_WORK INSTRUCTIONS_
For the material below, return exactly the lines starting at the one holding "ligeledes muligt at" and ending at the one holding "DESIGN DIT EGET TØJ MED TRYK PÅ VIA WWW.SPORTYFIED.COM", counting both as part of the range.

RECORDS PROVIDED Start Marker

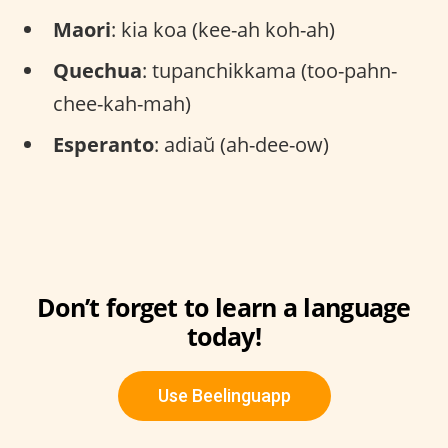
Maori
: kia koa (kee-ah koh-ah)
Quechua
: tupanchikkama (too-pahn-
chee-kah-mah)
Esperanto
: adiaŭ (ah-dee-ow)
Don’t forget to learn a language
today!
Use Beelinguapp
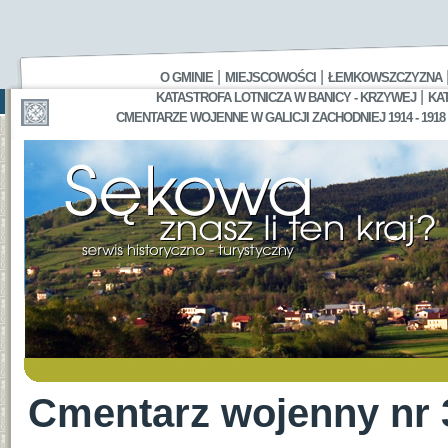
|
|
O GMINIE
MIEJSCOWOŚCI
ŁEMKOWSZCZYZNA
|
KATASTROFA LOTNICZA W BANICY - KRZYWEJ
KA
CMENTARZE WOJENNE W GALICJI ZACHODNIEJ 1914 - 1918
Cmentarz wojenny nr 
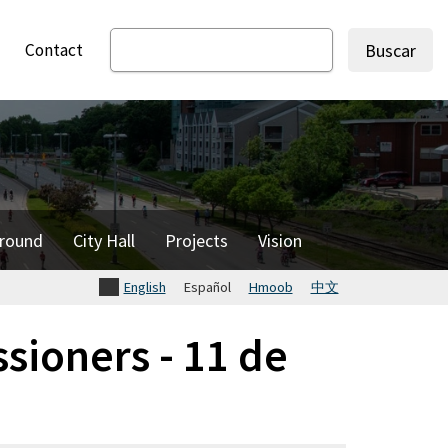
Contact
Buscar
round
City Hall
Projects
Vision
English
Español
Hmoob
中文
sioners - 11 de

RECORDS PROVIDED End Marker
RECORDS PROVIDED Start Marker

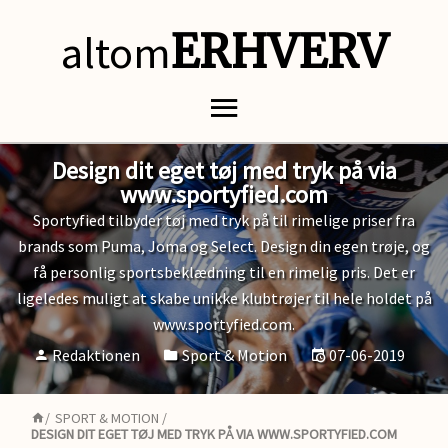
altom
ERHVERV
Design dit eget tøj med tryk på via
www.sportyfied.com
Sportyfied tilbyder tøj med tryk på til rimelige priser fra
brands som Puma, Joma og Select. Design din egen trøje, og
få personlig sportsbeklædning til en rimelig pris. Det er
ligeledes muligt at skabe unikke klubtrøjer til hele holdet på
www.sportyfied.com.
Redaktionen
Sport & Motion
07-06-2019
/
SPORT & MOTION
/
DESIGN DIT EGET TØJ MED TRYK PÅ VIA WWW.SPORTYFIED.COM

RECORDS PROVIDED End Marker

_EXPECTED OUTPUT_
ligeledes muligt at skabe unikke klubtrøjer til hele holdet på
www.sportyfied.com.
Redaktionen
Sport & Motion
07-06-2019
/
SPORT & MOTION
/
DESIGN DIT EGET TØJ MED TRYK PÅ VIA WWW.SPORTYFIED.COM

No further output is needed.